A relational database is a collection of data items with pre-defined relationships between them. These items are organized as a set of tables with columns and rows. Tables are used to hold information about the objects to be represented in the database.

And SQL only makes an appearance a little further down, when it’s explained that “SQL or Structured Query Language is the primary interface used to communicate with Relational Databases.”

The creators of MongoDB seem to be aware of this misleading conflation of terms when justifying why they didn’t go with SQL:

The term NoSQL is a bit inaccurate - we are really talking about horizontally scalable postrelational stores, not about the query language. I would consider the Google App Engine Data Store NoSQL, and it uses a SQL-like query language GQL.

Some of their reasons (emphasis mine):

The main reason we went the way we did with the query language - representing queries as JSON - was to normalize the data we are storing with the query mechanism.  If we are storing JSON in the database, can we not represent the queries that way too?  We thought that made sense.

I’ve never been a fan of embedding one programming language in another. Building up strings of SQL dynamically has always seemed a bit strange to me. I much prefer representing the queries in a data-driven way instead.

Therefore, it’s not logically inconsistent that MongoDB’s new data lake offering can be queried via SQL.

Why is this distinction important? It’s pedantic, but SQL is a versatile language that can do much more than query relational databases. For example, SQL can be used to query S3, trigger analytics jobs in Hive, retrieve OS information on the fly via osquery, provide continuously updating relational views on streaming data from Materialize, and even query NoSQL databases. And conversely, relational data can be queried from languages other than SQL, like EdgeQL.

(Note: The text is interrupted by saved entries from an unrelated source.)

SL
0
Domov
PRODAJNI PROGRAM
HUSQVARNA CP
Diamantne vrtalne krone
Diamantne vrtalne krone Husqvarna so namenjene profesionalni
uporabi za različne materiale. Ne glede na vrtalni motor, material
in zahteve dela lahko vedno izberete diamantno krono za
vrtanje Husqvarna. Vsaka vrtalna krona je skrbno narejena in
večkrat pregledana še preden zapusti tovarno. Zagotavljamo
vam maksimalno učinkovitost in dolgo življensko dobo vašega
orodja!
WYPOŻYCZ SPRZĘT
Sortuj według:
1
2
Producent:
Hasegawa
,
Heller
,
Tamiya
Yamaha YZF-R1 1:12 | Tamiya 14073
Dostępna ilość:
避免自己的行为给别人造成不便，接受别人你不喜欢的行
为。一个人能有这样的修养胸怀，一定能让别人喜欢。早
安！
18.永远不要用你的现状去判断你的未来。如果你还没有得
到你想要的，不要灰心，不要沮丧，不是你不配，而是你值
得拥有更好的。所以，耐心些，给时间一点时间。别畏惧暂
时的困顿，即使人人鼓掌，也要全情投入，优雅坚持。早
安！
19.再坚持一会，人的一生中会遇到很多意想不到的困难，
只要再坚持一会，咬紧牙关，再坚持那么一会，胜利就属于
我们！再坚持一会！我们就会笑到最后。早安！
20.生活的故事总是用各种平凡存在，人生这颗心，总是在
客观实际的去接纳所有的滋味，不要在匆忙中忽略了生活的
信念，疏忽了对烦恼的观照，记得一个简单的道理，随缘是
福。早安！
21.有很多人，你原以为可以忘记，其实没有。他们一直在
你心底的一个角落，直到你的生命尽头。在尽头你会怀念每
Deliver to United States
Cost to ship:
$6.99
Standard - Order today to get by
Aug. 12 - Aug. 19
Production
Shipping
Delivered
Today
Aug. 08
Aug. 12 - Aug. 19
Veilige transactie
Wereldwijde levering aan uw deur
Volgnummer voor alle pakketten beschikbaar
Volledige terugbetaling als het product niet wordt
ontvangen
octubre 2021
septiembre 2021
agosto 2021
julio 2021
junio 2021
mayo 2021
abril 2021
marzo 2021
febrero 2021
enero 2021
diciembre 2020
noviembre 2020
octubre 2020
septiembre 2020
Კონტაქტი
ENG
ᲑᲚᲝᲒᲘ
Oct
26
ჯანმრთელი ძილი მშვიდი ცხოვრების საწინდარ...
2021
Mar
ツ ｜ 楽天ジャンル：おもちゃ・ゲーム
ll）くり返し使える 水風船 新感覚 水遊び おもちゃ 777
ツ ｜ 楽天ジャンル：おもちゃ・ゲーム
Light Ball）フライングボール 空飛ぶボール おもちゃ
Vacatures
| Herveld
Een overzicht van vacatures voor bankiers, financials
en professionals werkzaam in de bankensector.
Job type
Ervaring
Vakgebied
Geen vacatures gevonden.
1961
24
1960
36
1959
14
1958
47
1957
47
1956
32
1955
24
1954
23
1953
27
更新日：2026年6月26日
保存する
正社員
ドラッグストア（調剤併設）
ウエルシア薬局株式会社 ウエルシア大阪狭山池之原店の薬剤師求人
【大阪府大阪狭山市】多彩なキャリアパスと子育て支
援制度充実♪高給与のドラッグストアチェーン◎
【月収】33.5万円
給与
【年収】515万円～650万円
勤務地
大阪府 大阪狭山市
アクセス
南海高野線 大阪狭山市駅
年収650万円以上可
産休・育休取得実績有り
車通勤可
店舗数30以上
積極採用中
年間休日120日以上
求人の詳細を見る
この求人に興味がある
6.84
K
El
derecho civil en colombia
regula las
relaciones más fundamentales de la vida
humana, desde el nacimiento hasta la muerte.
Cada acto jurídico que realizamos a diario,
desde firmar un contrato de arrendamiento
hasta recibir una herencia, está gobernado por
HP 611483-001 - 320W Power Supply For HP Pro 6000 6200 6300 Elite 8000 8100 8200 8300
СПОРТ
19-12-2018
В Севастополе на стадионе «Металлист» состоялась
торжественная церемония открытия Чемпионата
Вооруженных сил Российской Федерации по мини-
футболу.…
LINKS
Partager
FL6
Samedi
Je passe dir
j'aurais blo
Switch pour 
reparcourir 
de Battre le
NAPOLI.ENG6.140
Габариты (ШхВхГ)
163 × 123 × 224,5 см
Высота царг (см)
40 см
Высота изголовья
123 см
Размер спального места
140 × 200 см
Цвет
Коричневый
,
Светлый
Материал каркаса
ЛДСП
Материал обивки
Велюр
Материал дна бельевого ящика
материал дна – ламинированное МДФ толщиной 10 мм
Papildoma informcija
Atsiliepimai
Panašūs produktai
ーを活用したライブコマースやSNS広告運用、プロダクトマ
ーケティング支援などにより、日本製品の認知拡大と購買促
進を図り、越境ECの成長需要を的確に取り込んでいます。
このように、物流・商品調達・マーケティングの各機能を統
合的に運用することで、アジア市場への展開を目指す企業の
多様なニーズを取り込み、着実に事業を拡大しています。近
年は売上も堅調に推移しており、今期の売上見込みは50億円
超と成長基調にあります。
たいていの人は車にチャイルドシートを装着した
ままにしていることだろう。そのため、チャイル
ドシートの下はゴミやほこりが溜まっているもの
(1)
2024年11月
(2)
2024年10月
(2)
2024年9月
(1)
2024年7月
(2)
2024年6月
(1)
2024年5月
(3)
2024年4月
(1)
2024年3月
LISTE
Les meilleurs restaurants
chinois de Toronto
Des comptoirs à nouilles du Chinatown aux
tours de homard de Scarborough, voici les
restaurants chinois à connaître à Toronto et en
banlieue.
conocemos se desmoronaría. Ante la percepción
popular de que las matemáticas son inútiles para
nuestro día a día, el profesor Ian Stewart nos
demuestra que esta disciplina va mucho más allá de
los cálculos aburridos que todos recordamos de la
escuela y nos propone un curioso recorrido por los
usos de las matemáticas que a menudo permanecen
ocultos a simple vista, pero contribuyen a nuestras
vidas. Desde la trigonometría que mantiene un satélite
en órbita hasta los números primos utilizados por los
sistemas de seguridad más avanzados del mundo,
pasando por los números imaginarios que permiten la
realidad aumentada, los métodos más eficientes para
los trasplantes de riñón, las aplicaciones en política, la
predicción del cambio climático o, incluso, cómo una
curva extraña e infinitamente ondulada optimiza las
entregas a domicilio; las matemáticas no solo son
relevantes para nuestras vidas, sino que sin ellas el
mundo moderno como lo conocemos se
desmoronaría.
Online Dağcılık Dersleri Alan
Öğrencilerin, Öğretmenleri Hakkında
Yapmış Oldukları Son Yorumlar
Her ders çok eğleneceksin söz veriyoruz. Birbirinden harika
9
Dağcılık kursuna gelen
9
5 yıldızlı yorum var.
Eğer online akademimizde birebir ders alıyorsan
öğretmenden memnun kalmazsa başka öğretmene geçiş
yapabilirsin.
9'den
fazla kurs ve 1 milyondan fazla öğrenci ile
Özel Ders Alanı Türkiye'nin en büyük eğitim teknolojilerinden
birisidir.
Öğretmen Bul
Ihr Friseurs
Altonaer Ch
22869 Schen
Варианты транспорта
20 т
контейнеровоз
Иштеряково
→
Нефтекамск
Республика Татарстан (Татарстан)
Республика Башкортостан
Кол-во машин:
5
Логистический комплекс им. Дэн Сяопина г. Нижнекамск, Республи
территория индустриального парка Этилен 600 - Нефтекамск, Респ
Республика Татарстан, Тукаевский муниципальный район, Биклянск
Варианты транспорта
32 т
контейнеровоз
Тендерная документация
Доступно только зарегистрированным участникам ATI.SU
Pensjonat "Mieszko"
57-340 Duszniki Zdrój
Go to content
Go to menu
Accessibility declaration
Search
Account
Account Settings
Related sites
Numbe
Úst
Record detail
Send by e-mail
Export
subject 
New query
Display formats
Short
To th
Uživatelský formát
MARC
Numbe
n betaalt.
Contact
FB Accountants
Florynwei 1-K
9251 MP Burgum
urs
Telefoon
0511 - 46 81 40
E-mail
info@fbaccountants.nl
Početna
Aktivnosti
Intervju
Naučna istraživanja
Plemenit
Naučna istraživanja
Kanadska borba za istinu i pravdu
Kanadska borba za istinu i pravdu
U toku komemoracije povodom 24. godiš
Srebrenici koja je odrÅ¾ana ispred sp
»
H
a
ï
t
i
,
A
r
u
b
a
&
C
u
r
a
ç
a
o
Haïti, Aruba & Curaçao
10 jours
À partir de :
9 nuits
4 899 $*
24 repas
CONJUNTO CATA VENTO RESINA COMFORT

Instead of dividing databases by SQL vs. NoSQL, we could try to divide them up by relational vs. non-relational (perhaps that’s how most of us think of the distinction anyway). But these two camps of databases are slowly converging too, with JSON datatype support in MySQL and PostgreSQL, and pseudo-JOINs and transactions in MongoDB. Other factors like the supposed horizontal scalability of NoSQL databases aren’t valid either. Practitioners figured out that we could build semi-relational databases by tacking on query engines to key-value stores, fully relational distributed databases ground up (F1, CockroachDB), or as layers on primary-replica RDBMS node groups (Vitess).

NoSQL databases admit that their biggest draw is the lack of strict schemas and the ensuing benefits like less painful migrations. In my opinion, this is the major difference between the two camps now. Let’s try to distinguish these databases by strict vs. loose schema validation, instead of SQL vs. NoSQL, and things might become less confusing for the next generation of developers.

1

Based on this definition, both row-based and column-based data databases should count as relational, but in practice, it seems like only row-based database systems are considered relational. The creator of the term “relational” specified that data from a relational system should be queryable via table name, primary key, and column name (Rule 2), and vendors like AWS seem to consider columnar and relational databases as opposites. Column stores are often considered one of the four key NoSQL database types.